• _PROBLEM_:
Nothing but the lines below from the one with "En choisissant des" through the one with "после кесарева сечения" should be output, each exactly as given, and no pictures.

• _DATA FOR THE TASK_:

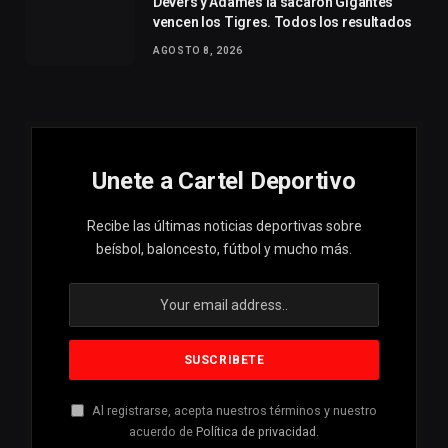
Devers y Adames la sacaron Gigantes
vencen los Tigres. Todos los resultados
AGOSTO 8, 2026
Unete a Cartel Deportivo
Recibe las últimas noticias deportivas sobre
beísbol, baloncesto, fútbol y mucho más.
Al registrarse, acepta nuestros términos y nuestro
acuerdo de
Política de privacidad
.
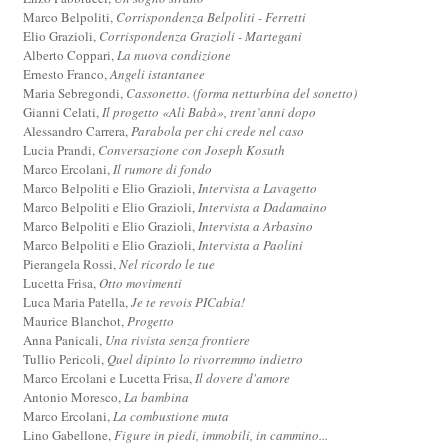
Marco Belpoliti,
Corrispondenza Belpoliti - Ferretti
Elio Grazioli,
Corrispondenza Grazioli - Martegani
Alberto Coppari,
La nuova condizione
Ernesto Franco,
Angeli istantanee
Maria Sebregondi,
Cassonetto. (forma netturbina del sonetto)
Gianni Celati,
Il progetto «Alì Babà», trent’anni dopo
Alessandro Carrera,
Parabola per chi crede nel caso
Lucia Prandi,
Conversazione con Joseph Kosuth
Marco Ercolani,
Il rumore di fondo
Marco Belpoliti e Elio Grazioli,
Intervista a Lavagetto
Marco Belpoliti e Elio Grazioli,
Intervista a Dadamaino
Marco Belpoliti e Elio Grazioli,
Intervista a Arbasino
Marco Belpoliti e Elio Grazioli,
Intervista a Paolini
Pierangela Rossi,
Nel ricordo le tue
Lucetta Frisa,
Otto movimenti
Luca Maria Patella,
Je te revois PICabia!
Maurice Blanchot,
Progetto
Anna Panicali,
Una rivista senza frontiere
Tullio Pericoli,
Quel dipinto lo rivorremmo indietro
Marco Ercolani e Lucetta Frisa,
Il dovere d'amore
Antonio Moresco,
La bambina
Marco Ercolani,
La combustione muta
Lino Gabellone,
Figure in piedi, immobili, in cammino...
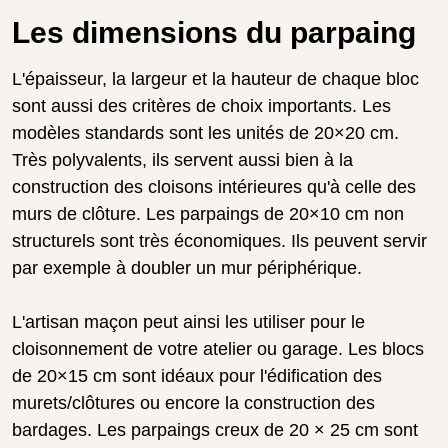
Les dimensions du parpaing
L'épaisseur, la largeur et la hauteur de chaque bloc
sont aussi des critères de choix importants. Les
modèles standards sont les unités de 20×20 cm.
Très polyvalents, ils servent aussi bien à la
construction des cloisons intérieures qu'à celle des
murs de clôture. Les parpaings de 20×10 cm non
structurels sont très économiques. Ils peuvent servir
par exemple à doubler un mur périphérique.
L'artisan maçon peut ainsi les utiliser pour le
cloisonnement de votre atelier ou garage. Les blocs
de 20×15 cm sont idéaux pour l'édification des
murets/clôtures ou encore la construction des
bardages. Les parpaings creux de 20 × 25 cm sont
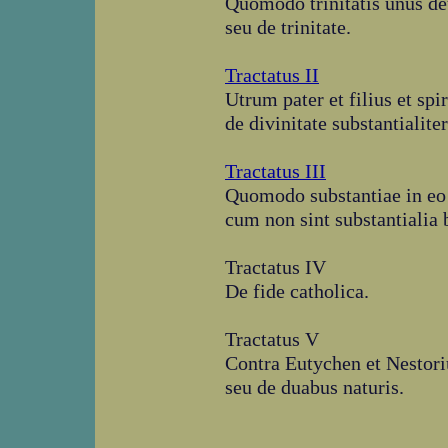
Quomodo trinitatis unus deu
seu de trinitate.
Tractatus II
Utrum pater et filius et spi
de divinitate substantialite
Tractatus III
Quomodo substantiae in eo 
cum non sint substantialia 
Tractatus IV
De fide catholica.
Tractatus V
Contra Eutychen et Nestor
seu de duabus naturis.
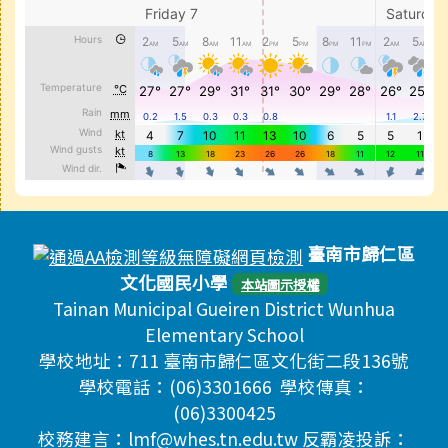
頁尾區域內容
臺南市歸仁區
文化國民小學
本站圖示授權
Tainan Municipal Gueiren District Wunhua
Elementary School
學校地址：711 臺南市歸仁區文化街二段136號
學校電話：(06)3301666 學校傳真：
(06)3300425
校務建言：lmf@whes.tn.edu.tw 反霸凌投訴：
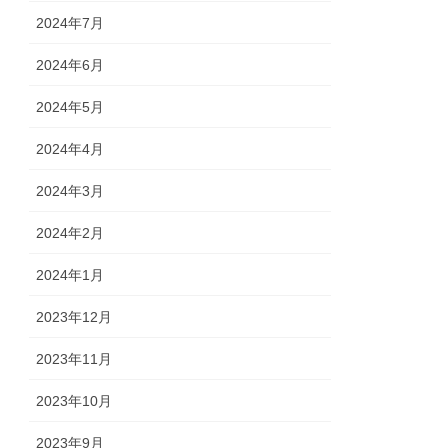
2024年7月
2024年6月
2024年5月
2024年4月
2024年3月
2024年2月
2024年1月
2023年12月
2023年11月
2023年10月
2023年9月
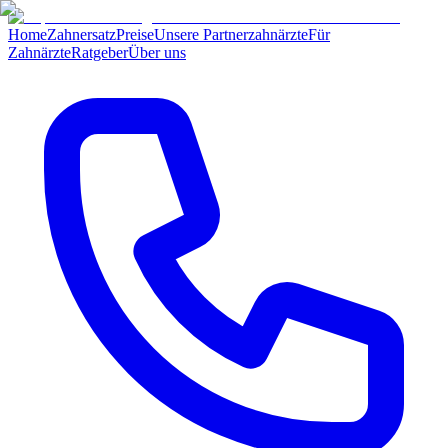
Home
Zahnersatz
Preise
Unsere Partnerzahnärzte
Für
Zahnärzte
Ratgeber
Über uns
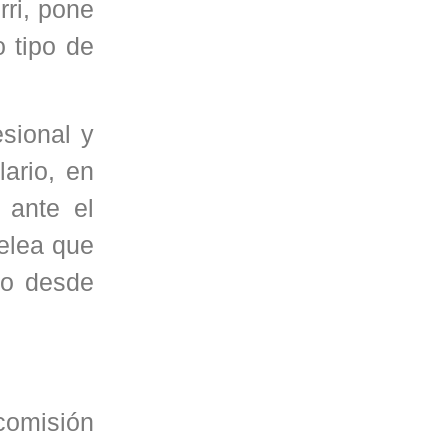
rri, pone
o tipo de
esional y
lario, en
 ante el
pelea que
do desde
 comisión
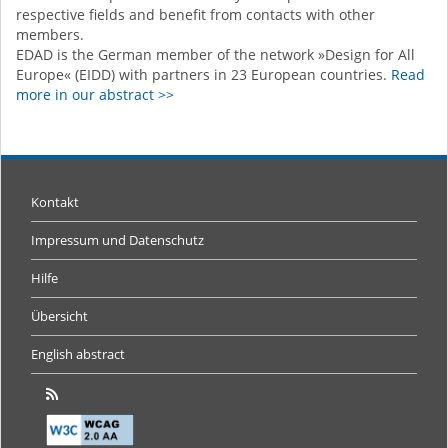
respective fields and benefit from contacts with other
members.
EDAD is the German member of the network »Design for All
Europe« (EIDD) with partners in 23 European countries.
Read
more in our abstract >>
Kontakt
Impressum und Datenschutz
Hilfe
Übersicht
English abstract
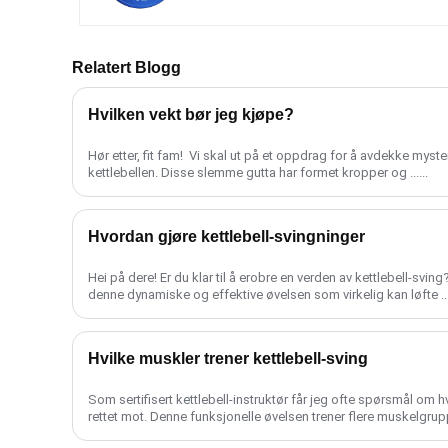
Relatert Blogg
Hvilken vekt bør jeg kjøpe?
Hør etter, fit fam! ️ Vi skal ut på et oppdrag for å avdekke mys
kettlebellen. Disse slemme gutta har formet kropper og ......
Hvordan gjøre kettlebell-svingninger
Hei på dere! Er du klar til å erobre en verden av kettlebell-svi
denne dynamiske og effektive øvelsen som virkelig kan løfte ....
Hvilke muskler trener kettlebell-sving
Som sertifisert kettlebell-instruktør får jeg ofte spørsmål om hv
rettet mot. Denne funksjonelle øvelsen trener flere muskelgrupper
...
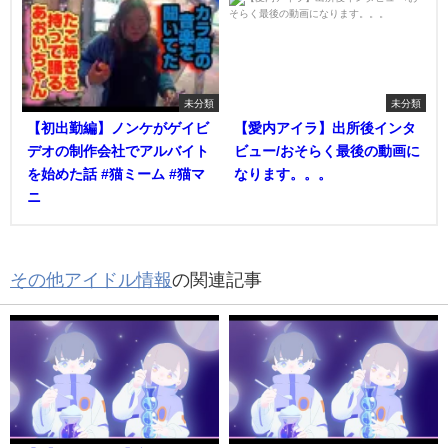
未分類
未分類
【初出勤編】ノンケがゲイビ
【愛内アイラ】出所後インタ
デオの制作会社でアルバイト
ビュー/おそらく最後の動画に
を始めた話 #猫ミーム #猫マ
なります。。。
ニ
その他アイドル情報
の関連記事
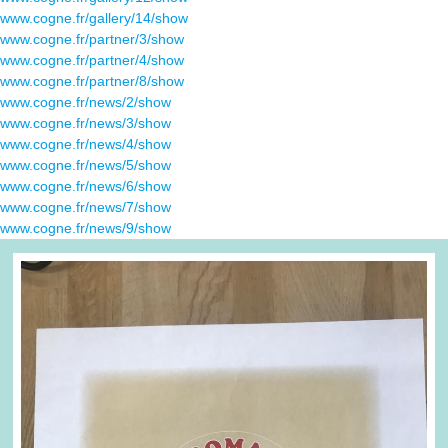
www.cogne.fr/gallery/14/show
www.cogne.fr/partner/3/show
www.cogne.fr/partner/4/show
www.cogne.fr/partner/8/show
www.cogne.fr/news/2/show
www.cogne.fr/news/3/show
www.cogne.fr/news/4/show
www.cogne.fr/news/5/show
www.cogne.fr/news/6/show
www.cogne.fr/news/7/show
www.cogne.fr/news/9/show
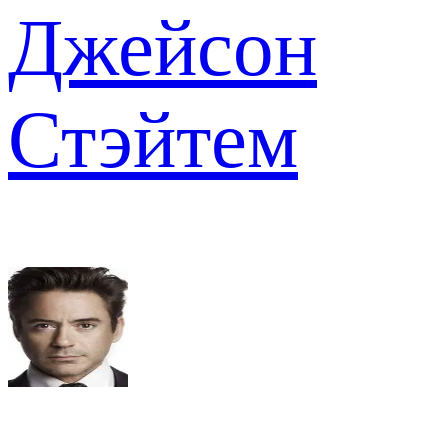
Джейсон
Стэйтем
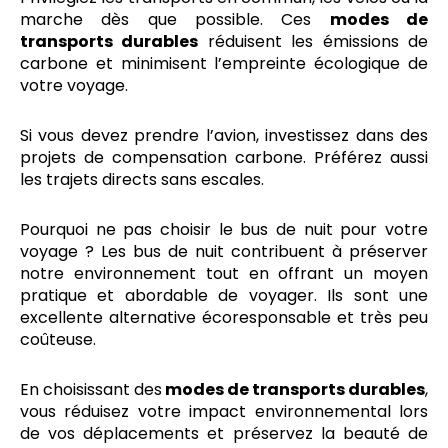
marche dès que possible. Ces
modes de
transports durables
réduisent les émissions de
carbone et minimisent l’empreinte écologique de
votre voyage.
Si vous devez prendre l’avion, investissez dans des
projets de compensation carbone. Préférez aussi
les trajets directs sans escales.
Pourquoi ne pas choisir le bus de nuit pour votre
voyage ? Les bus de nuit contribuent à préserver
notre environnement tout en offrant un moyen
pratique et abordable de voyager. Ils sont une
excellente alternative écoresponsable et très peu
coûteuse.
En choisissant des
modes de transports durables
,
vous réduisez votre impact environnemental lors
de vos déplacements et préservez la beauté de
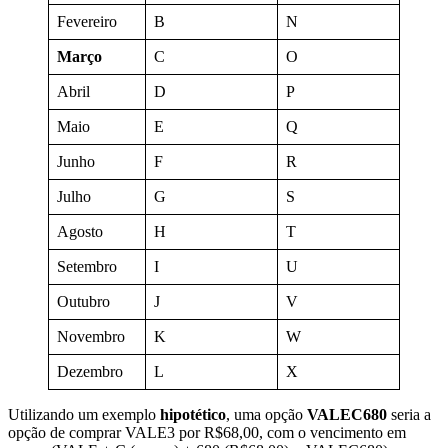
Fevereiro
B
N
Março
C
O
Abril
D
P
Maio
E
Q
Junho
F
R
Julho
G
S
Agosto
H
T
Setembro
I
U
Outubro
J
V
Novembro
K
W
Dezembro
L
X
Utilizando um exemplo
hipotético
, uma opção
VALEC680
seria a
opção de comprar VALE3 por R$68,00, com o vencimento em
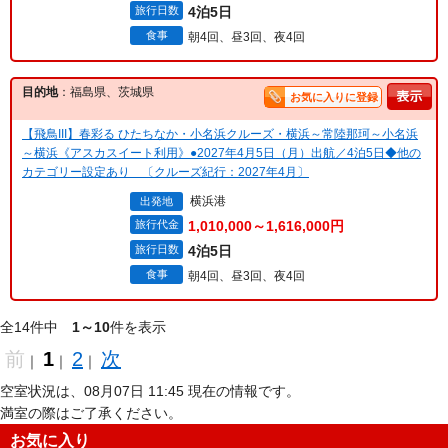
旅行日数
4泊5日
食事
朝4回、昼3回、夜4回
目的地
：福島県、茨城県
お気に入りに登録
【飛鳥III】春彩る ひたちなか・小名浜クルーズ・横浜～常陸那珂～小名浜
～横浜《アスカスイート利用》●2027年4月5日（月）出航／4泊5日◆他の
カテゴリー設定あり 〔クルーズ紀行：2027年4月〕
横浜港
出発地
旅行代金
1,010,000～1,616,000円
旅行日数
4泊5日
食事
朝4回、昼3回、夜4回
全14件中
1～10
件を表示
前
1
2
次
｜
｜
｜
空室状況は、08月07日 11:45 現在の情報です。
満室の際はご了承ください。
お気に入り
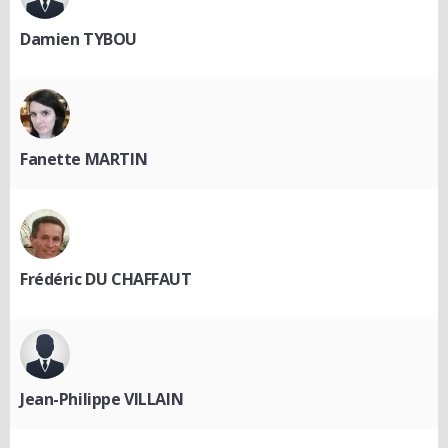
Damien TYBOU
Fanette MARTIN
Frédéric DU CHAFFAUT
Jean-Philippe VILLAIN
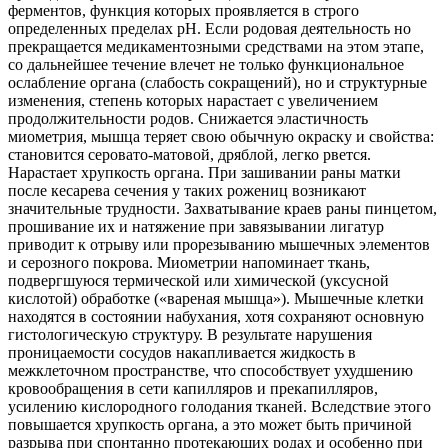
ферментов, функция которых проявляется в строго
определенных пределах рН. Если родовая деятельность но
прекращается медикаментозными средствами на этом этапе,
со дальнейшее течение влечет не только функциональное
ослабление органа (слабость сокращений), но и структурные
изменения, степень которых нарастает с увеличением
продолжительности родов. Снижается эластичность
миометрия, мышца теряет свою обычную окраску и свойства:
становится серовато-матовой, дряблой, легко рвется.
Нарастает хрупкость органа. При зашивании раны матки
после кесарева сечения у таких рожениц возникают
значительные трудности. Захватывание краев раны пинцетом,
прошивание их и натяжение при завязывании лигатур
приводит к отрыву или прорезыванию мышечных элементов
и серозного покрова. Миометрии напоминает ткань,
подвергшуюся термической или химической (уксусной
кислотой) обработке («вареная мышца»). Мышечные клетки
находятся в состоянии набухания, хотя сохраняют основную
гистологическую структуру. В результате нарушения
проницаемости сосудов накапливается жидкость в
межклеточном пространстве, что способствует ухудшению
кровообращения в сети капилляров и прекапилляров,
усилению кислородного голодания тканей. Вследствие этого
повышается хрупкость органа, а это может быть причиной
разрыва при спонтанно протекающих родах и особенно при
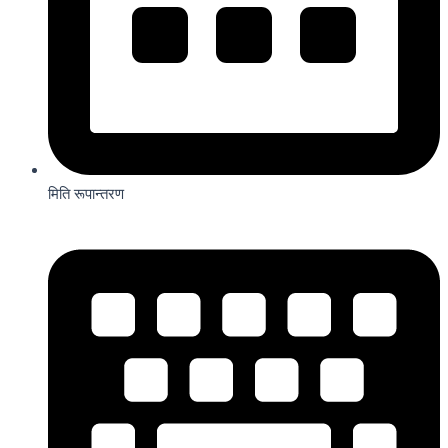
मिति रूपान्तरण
* * *
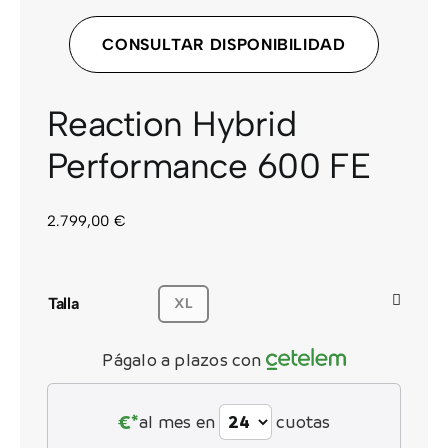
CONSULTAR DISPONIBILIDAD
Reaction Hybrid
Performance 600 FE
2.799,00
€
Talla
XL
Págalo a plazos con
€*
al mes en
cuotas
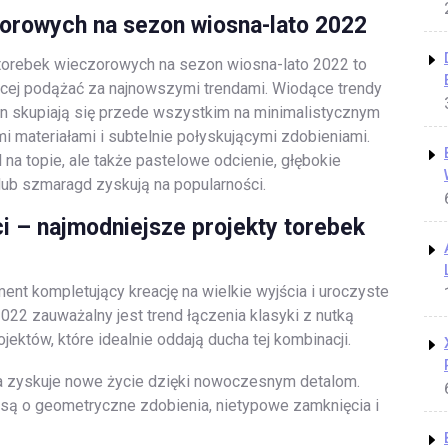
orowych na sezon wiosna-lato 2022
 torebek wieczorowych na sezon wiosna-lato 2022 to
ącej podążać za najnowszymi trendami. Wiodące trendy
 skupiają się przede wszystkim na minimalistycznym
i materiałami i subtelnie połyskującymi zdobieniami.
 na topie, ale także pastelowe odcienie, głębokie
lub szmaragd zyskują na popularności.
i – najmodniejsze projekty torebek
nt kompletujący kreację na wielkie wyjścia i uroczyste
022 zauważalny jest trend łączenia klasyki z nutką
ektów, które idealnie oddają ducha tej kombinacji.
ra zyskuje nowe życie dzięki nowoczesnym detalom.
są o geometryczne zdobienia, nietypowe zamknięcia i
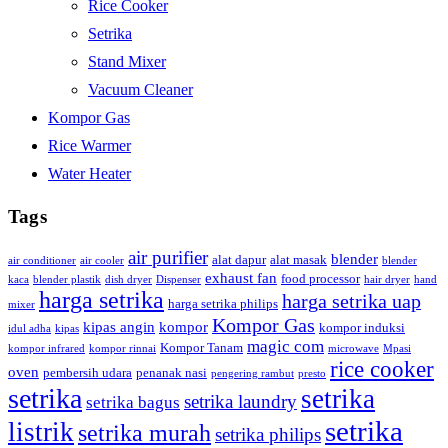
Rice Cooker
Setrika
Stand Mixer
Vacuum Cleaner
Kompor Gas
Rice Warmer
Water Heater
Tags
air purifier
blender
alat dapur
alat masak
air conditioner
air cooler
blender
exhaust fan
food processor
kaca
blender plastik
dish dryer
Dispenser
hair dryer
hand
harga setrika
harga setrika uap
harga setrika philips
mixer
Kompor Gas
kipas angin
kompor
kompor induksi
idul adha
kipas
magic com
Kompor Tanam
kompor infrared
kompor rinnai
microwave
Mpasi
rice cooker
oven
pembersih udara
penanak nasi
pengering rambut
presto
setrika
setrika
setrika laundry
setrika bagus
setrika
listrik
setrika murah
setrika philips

• _SOLUTION FOR THIS TASK_:
En choisissant des
modes de transports durables
,
vous réduisez votre impact environnemental lors
de vos déplacements et préservez la beauté de
Fevereiro
B
N
Março
C
O
Abril
D
P
Maio
E
Q
Junho
F
R
Julho
G
S
Agosto
H
T
Setembro
I
U
Outubro
J
V
Novembro
K
W
Dezembro
L
X
Utilizando um exemplo
hipotético
, uma opção
VALEC680
seria a
opção de comprar VALE3 por R$68,00, com o vencimento em
旅行日数
4泊5日
食事
朝4回、昼3回、夜4回
目的地
：福島県、茨城県
お気に入りに登録
【飛鳥III】春彩る ひたちなか・小名浜クルーズ・横浜～常陸那珂～小名浜
～横浜《アスカスイート利用》●2027年4月5日（月）出航／4泊5日◆他の
カテゴリー設定あり 〔クルーズ紀行：2027年4月〕
横浜港
出発地
旅行代金
1,010,000～1,616,000円
旅行日数
4泊5日
食事
朝4回、昼3回、夜4回
全14件中
1～10
件を表示
前
1
2
次
｜
｜
｜
空室状況は、08月07日 11:45 現在の情報です。
満室の際はご了承ください。
お気に入り
Damien TYBOU
Fanette MARTIN
Frédéric DU CHAFFAUT
Jean-Philippe VILLAIN
ферментов, функция которых проявляется в строго
определенных пределах рН. Если родовая деятельность но
прекращается медикаментозными средствами на этом этапе,
со дальнейшее течение влечет не только функциональное
ослабление органа (слабость сокращений), но и структурные
изменения, степень которых нарастает с увеличением
продолжительности родов. Снижается эластичность
миометрия, мышца теряет свою обычную окраску и свойства:
становится серовато-матовой, дряблой, легко рвется.
Нарастает хрупкость органа. При зашивании раны матки
после кесарева сечения у таких рожениц возникают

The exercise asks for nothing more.